A conversation with United Indians of All Tribes

This article was originally published in March 2022

United Indians of All Tribes Elders

Photo courtesy of United Indians of All Tribes


PCC’s mission is to ensure that good food nourishes the communities it serves, while cultivating vibrant, local, organic food systems. We’re proud to partner with many organizations throughout the region and share their stories. Leslie Haynes and Judy Anderson of United Indians of All Tribes recently spoke with Sound Consumer by email about the longstanding program that supports community elders with nourishing meals and much, much more. The nonprofit is a longtime partner with PCC’s Grocery Rescue program through the Ballard store. It also recently received a PCC Downtown grant awarded to local nonprofits focused on cultivating local, organic food systems and supporting diverse communities. 


Q: Tell us a little about the program’s history.

A: The Elders program emerged organically and has had many different incarnations over the last 40 years. Originally, the Seattle Indian Health Board referred Elders who needed transportation to access medical support to United Indians. At that time, United Indians had a van and would pick up Elders. Bernie Whitebear, our founder, started to feed them lunch. If an Elder needed something, he would hunt it down for them. He felt it was important to include our Elders in all our programs and honor them. In his biography of his brother, “Bernie Whitebear: An Urban Indian’s Quest for Justice,” Lawney Reyes (Sin-Aikst) describes this early era: “By the mid-’80s the Daybreak Star was a very busy place. The staff numbered over 120. Each day eight buses and vans transported young and old to the center to attend classes and programs designed for them.” In keeping with Indigenous norms of reciprocity, respect, relationships and responsibility, we continue to honor our Elders. 


Q: What makes your program different? 

A: We practice the value of inclusivity. Everyone is welcome at our program, now based at our Labateyah Youth Home. We want our Elders to have good food and socialization, especially these last two years. During this pandemic, we had quality time during lockdown to connect with our people and ask how they were doing and what they needed. We never closed. Instead, we brought food, entertainment and public health messages to their doors. 


Q: What services does the program need, and what challenges do you face? 

A: Our program supports Elders’ needs, (including) shopping, housing, and meeting with other Elders to talk about life in general. As we age, our families are busy with their families, so we fill that void. They see someone every day. We have a social worker on loan from Wallingford Community Center. We are grateful for that extra assistance. This work got more complex with this pandemic. How do we connect when Elders are in complete isolation? How do we help with mask-wearing mandates? How do we address vaccine hesitancy and talk with those Elders who are not sure if they want that shot? How can we mitigate memories of past trauma associated with medical malpractice, especially for those who suffered in Indian Boarding Schools? It has been stressful for our folks. We give information about the virus. We discuss moving forward, with uncertainty. We try to dispel myths and answer questions about new variants. Adequate funding is always a challenge. We never have quite enough staff. We are always writing grants. We have been persistent and lucky to get extra funding to help us serve food, deliver food, take Elders to medical appointments, and find opportunities for outings. We all hoped the danger would pass with the rapid development and rollout of vaccines. We anticipated that this would all be over in 2021. Ambiguity and uncertainty abound. With as much grace and patience as we can muster, we face the challenge of opening our center then think we might have to close our doors again. No matter what the situation, we make sure nutritious food gets to our Elders. 


Q: Is there a favorite story you could share?

A: We had a couple who were married for 49 years and never had a celebration. I would see these two caring for each other with so much love and kindness. I wanted to honor them. They were quite excited when we hosted a 50th wedding anniversary party for them this year.

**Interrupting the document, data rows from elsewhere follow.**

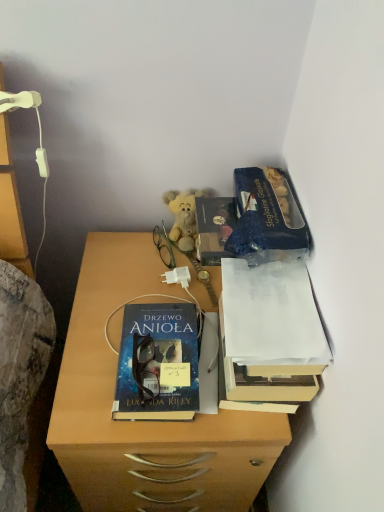 This screenshot has width=384, height=512. What do you see at coordinates (268, 218) in the screenshot? I see `blue matte paper at upper right` at bounding box center [268, 218].

How much space does blue glossy book at center, which is counted as the 2th book, starting from the right, occupy horizontally?

blue glossy book at center, which is counted as the 2th book, starting from the right, is 8.33 inches in width.

Find the location of a particular element. This screenshot has height=512, width=384. green plastic glasses at center is located at coordinates (164, 245).

The height and width of the screenshot is (512, 384). I want to click on white paper at upper right, which ranks as the 1th book in right-to-left order, so click(x=270, y=335).

Where is `soft yellow plush at center`? This screenshot has height=512, width=384. soft yellow plush at center is located at coordinates (184, 217).

Locate an element on the screen. This screenshot has width=384, height=512. blue matte paper at upper right is located at coordinates (268, 218).

From a real-world perspective, is blue matte paper at upper right on top of blue glossy book at center, the first book viewed from the left?

Indeed, from a real-world perspective, blue matte paper at upper right stands above blue glossy book at center, the first book viewed from the left.

Is blue matte paper at upper right not near blue glossy book at center, the first book viewed from the left?

blue matte paper at upper right is actually quite close to blue glossy book at center, the first book viewed from the left.

Between blue matte paper at upper right and blue glossy book at center, the first book viewed from the left, which one has smaller width?

Thinner between the two is blue glossy book at center, the first book viewed from the left.

Is white paper at upper right, which ranks as the 1th book in right-to-left order, looking in the opposite direction of blue glossy book at center, the first book viewed from the left?

No, white paper at upper right, which ranks as the 1th book in right-to-left order, is not facing away from blue glossy book at center, the first book viewed from the left.

How many degrees apart are the facing directions of white paper at upper right, acting as the 2th book starting from the left, and blue glossy book at center, the first book viewed from the left?

There is a 0.586-degree angle between the facing directions of white paper at upper right, acting as the 2th book starting from the left, and blue glossy book at center, the first book viewed from the left.

Is white paper at upper right, acting as the 2th book starting from the left, not inside blue glossy book at center, the first book viewed from the left?

Yes, white paper at upper right, acting as the 2th book starting from the left, is not within blue glossy book at center, the first book viewed from the left.

Is matte wooden desk at center at the back of white paper at upper right, which ranks as the 1th book in right-to-left order?

No, white paper at upper right, which ranks as the 1th book in right-to-left order, is not facing away from matte wooden desk at center.

From a real-world perspective, is white paper at upper right, acting as the 2th book starting from the left, beneath matte wooden desk at center?

Actually, white paper at upper right, acting as the 2th book starting from the left, is physically above matte wooden desk at center in the real world.

Is white paper at upper right, which ranks as the 1th book in right-to-left order, placed right next to matte wooden desk at center?

No, white paper at upper right, which ranks as the 1th book in right-to-left order, is not beside matte wooden desk at center.

Looking at this image, is white paper at upper right, acting as the 2th book starting from the left, looking in the opposite direction of blue matte paper at upper right?

No, white paper at upper right, acting as the 2th book starting from the left, is not facing the opposite direction of blue matte paper at upper right.

Considering the relative sizes of white paper at upper right, which ranks as the 1th book in right-to-left order, and blue matte paper at upper right in the image provided, is white paper at upper right, which ranks as the 1th book in right-to-left order, bigger than blue matte paper at upper right?

Indeed, white paper at upper right, which ranks as the 1th book in right-to-left order, has a larger size compared to blue matte paper at upper right.

Is white paper at upper right, acting as the 2th book starting from the left, further to the viewer compared to blue matte paper at upper right?

No, it is in front of blue matte paper at upper right.

Is blue glossy book at center, which is counted as the 2th book, starting from the right, taller or shorter than white paper at upper right, acting as the 2th book starting from the left?

blue glossy book at center, which is counted as the 2th book, starting from the right, is taller than white paper at upper right, acting as the 2th book starting from the left.

Could you tell me if blue glossy book at center, which is counted as the 2th book, starting from the right, is facing white paper at upper right, acting as the 2th book starting from the left?

No, blue glossy book at center, which is counted as the 2th book, starting from the right, is not aimed at white paper at upper right, acting as the 2th book starting from the left.

Are blue glossy book at center, the first book viewed from the left, and white paper at upper right, acting as the 2th book starting from the left, located far from each other?

No, blue glossy book at center, the first book viewed from the left, is in close proximity to white paper at upper right, acting as the 2th book starting from the left.

Can you tell me how much blue glossy book at center, which is counted as the 2th book, starting from the right, and white paper at upper right, acting as the 2th book starting from the left, differ in facing direction?

0.586 degrees separate the facing orientations of blue glossy book at center, which is counted as the 2th book, starting from the right, and white paper at upper right, acting as the 2th book starting from the left.

Considering the positions of point (175, 203) and point (254, 254), is point (175, 203) closer or farther from the camera than point (254, 254)?

Clearly, point (175, 203) is more distant from the camera than point (254, 254).

From a real-world perspective, is soft yellow plush at center located higher than blue matte paper at upper right?

Incorrect, from a real-world perspective, soft yellow plush at center is lower than blue matte paper at upper right.

Between soft yellow plush at center and blue matte paper at upper right, which one has larger width?

With larger width is blue matte paper at upper right.

Looking at the image, does white paper at upper right, acting as the 2th book starting from the left, seem bigger or smaller compared to green plastic glasses at center?

white paper at upper right, acting as the 2th book starting from the left, is bigger than green plastic glasses at center.

Considering the positions of objects white paper at upper right, which ranks as the 1th book in right-to-left order, and green plastic glasses at center in the image provided, who is more to the right, white paper at upper right, which ranks as the 1th book in right-to-left order, or green plastic glasses at center?

From the viewer's perspective, white paper at upper right, which ranks as the 1th book in right-to-left order, appears more on the right side.

Consider the image. Does white paper at upper right, acting as the 2th book starting from the left, contain green plastic glasses at center?

Definitely not — green plastic glasses at center is not inside white paper at upper right, acting as the 2th book starting from the left.

Is white paper at upper right, which ranks as the 1th book in right-to-left order, in contact with green plastic glasses at center?

There is a gap between white paper at upper right, which ranks as the 1th book in right-to-left order, and green plastic glasses at center.

Which book is the 2nd one when counting from the front of the blue matte paper at upper right? Please provide its 2D coordinates.

[(157, 362)]

I want to click on book beneath the white paper at upper right, which ranks as the 1th book in right-to-left order (from a real-world perspective), so click(157, 362).

Based on their spatial positions, is blue glossy book at center, the first book viewed from the left, or matte wooden desk at center further from green plastic glasses at center?

matte wooden desk at center is further to green plastic glasses at center.

From the image, which object appears to be farther from green plastic glasses at center, soft yellow plush at center or blue glossy book at center, which is counted as the 2th book, starting from the right?

The object further to green plastic glasses at center is blue glossy book at center, which is counted as the 2th book, starting from the right.

Which object lies further to the anchor point blue matte paper at upper right, soft yellow plush at center or green plastic glasses at center?

green plastic glasses at center.

Which object lies further to the anchor point white paper at upper right, which ranks as the 1th book in right-to-left order, blue glossy book at center, the first book viewed from the left, or soft yellow plush at center?

soft yellow plush at center lies further to white paper at upper right, which ranks as the 1th book in right-to-left order, than the other object.

Consider the image. When comparing their distances from soft yellow plush at center, does blue matte paper at upper right or matte wooden desk at center seem further?

Based on the image, matte wooden desk at center appears to be further to soft yellow plush at center.

Considering their positions, is green plastic glasses at center positioned further to blue glossy book at center, which is counted as the 2th book, starting from the right, than matte wooden desk at center?

green plastic glasses at center is further to blue glossy book at center, which is counted as the 2th book, starting from the right.

When comparing their distances from blue glossy book at center, the first book viewed from the left, does blue matte paper at upper right or matte wooden desk at center seem further?

Based on the image, blue matte paper at upper right appears to be further to blue glossy book at center, the first book viewed from the left.

Based on their spatial positions, is white paper at upper right, which ranks as the 1th book in right-to-left order, or blue matte paper at upper right closer to soft yellow plush at center?

Among the two, blue matte paper at upper right is located nearer to soft yellow plush at center.

I want to click on book that lies between blue matte paper at upper right and blue glossy book at center, which is counted as the 2th book, starting from the right, from top to bottom, so click(x=270, y=335).

Identify the location of teddy bear that lies between blue matte paper at upper right and blue glossy book at center, which is counted as the 2th book, starting from the right, from top to bottom. This screenshot has height=512, width=384. (184, 217).

The width and height of the screenshot is (384, 512). I want to click on teddy bear between green plastic glasses at center and blue matte paper at upper right, so click(184, 217).

Locate an element on the screen. Image resolution: width=384 pixels, height=512 pixels. teddy bear between white paper at upper right, acting as the 2th book starting from the left, and green plastic glasses at center in the front-back direction is located at coordinates (184, 217).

Q: What’s next for the Elders program?

A: We will continue to serve as needed. The Elders in our program have not had a single death due to COVID. We have kept them safe. In 2022 we started working with our youth at Labateyah Youth Home. We are excited to teach the youth work ethic and house responsibility when they get housing. We know that it will be a two-way street. We look forward to what we will learn from the youth, going forward, as they help support our Elders with their emerging needs. 


Q: Is there anything else you would like people to know?

A: We would like your readers to know that Elders stand tall, worked hard, and now should rest and enjoy our years left on this earth, doing crafts, outings, bingo; relishing good food and good conversations. Anyone can help by volunteering and donating to the Elders program or visiting to get to know us old people. Just be kind, always.